Guides

Here I collect the resources, guides and tools that I found useful for coding and art.

Basics

There are many-many good guides if you want to learn HTML and CSS. I started with Bro Code's video on the topic, it's detailed and straightforward: https://www.youtube.com/watch?v=HGTJBPNC-Gw

For JavaScript, I found the course on freeCodeCamp very helpful: https://www.freecodecamp.org/learn/javascript-algorithms-and-data-structures-v8/

It's long, but you can jump around, it covers many-many topics, and being interactive helps to actually learn it.

If you have any specific questions, look it up on W3Schools: https://www.w3schools.com/html/default.asp. It's a wonderful resource if you need to find out things about specific elements, functions or properties.

And seriously, if you find an interesting website, and start to wonder how something was made, just right click it, and choose inspect element. You can learn many-many things this way.

Movement on canvas

The HTML canvas is a wonderful tool, I wrote a bit about how it works here. But there are a few specific things I found useful.

This is an article about making nice, harmonic motions using trigonometric functions: https://uxdesign.cc/how-you-can-use-simple-trigonometry-to-create-better-loaders-32a573577eb4. (I used this for the fishes in th eseal game.)

Spritesheets are also very useful. If you use images for characters on a canvas, it's better for the performance if you don't load a different image in each frame. You can have a single image that contains all versions of the character, and only show the relevant part of it. A spritesheet looks like this:

And you have to change the area you show according to the frame number or the user input. This uses the "drawImage()" function of the canvas, and it's very flexible. If you use it fro spritesheets, you'll have to give it a lot of arguments. They are the following: image to use (should be an already made image element), coordinates on the spritesheet (the x moves based on the frame number of the animation, the y is on special circumstances, like user input or events), size of cutout on the spritesheet (this is constant), position on the canvas (this is where the image will show up), size of image on the canvas (this is also constant, it's how big the character will appear).

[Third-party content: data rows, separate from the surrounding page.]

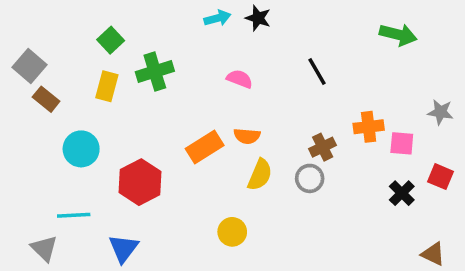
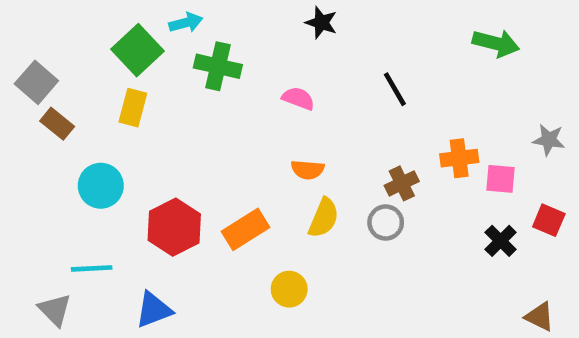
cyan arrow: (217, 18) -> (186, 23), moved
green square: (111, 40) -> (138, 50), size x1.5
green cross: (155, 72) -> (218, 66), moved, turned 30
orange rectangle: (205, 147) -> (245, 229), moved
blue triangle: (123, 248) -> (154, 310), turned 32

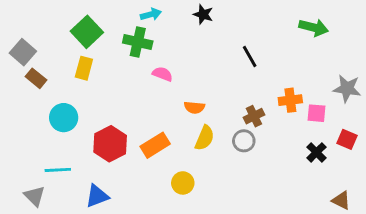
cyan arrow: (186, 23) -> (151, 14), moved
pink semicircle: (298, 98) -> (162, 74), moved
gray star: (549, 140) -> (347, 89), size x1.4

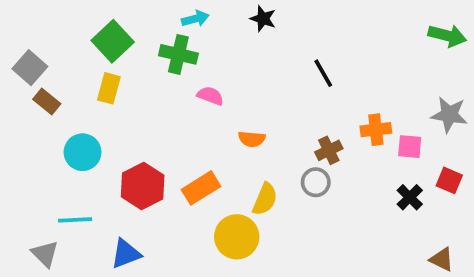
green arrow: (314, 27) -> (447, 36), moved
yellow semicircle: (205, 138) -> (265, 199), moved
yellow circle: (183, 183) -> (237, 237), size x1.5

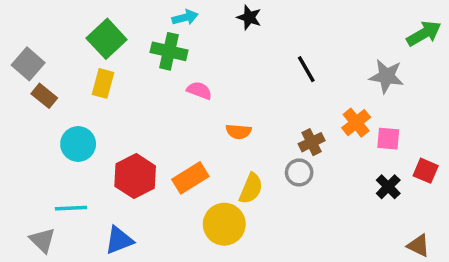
green arrow: (447, 36) -> (424, 33), turned -44
gray star: (449, 115) -> (386, 76), moved
orange cross: (376, 130) -> (356, 123), turned -32

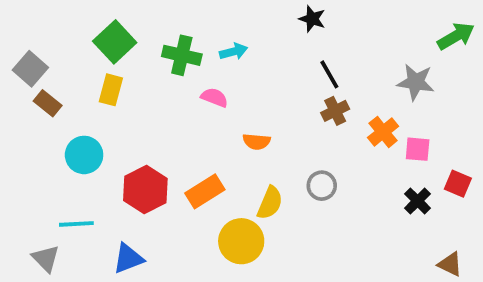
cyan arrow: (185, 17) -> (234, 51), moved
black star: (249, 17) -> (312, 19), moved
brown cross: (312, 142) -> (335, 111), moved

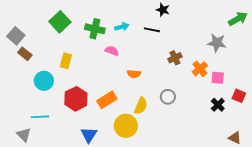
black line: (329, 74) -> (152, 30), moved, turned -49
yellow rectangle: (111, 90) -> (66, 61), moved
blue triangle: (128, 258) -> (89, 135), moved, turned -36

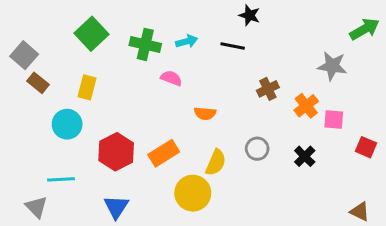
yellow rectangle: (66, 61) -> (87, 87), moved
black cross: (218, 105) -> (305, 156), moved
blue triangle: (89, 135) -> (116, 207), moved

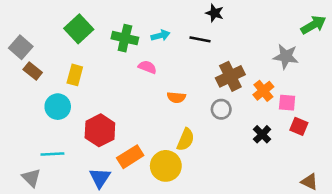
brown cross: (268, 89) -> (230, 76), size x1.5
red square: (366, 147) -> (299, 126), moved
gray circle: (257, 149) -> (221, 109), moved
orange rectangle: (164, 153) -> (130, 157), moved

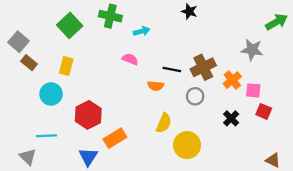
green cross: (125, 38) -> (110, 16), moved
black line: (200, 39) -> (172, 70), moved
yellow circle: (166, 166) -> (187, 145), moved

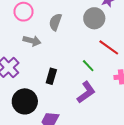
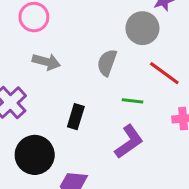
gray semicircle: (55, 22) -> (107, 63), moved
green line: (88, 66) -> (133, 101), turned -40

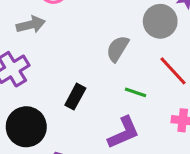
gray arrow: (46, 62) -> (31, 25), moved, turned -40

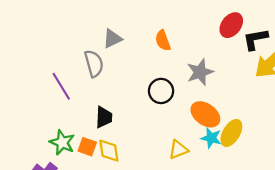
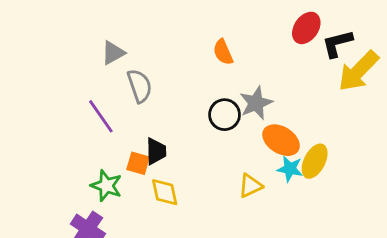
gray triangle: (112, 39) -> (113, 53), moved
gray star: (200, 72) -> (256, 103), moved
orange square: (87, 147) -> (138, 163), moved

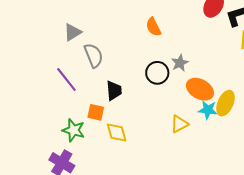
gray star: (256, 103) -> (180, 63), size x0.7
black trapezoid: (156, 151) -> (114, 91), moved

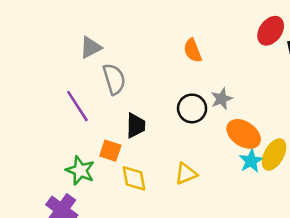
cyan star: (208, 110) -> (251, 161), turned 30
yellow triangle: (179, 124) -> (186, 174), moved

In practice it looks something like this:

    ctx.drawImage(i.image,
        i.cycleLoop[i.currentLoopIndex] * i.width, YsheetShift*i.height, //coordiantes on the spritesheet
        i.width, i.height, //size of the cutout of the spritesheet
        i.canvasX, i.canvasY + yMath, // position on the canvas
        i.width, i.height //size of the image on the canvas);

Here are two good articles about the details of using spritesheets:
https://dev.to/martyhimmel/animating-sprite-sheets-with-javascript-ag3
https://dev.to/martyhimmel/moving-a-sprite-sheet-character-with-javascript-3adg

SVG filters

There are some very cool things that can be done with SVGs, and these filters definitely worth a try:
https://blog.logrocket.com/complete-guide-using-css-filters-svgs/
The distortion filter is like magic.

The SVG displacement maps are also very interesting by themselves: https://www.smashingmagazine.com/2021/09/deep-dive-wonderful-world-svg-displacement-filtering/

Also, the turbulence effect I used for the background of the underwater text is based on this article: https://oreillymedia.github.io/Using_SVG/extras/ch16-feTurbulence.html

The usage of SVGs

SVG means Scalable Vector Graphic. SVG elements can simply be inserted into HTML. They contain a series of paths, they only need a few coordinates to draw up the whole image. This means they usually have a very small filesize compared to jpg and png images that store each pixel. They also have the advantage that they can be however big or small without quality loss. They usually can't have that many details, but it's still nice to use them when possible.

I usually draw them in photoshop with the pen tool, and create shapes. Then you can select one or multiple shape layers, and simply choose "copy SVG". I'm still amazed and thankful that it works this easily.

If you want to use an SVG as a background image or an icon, you have to convert it to image data, I usually use this site for that: https://www.svgbackgrounds.com/tools/svg-to-css/

I always forget this, but changing the size an SVG element is not that easy. To resize an SVG element in a way that makes sense, you have to use the viewBox. The viewBox is in the opening svg tag, and it has the values of "0 0 originalwidth originalheight". No commas. If you have this, you can set the width and the height as you wish.

Pixel graphics

I really came to love pixel art. I use Piskel to make them: https://www.piskelapp.com/ It's a very useful program, you can animate gifs, resize images, recolor the pixels with the same size, export the image as gif, png or a spritesheet, it's relatively easy to use, I can only recommend it.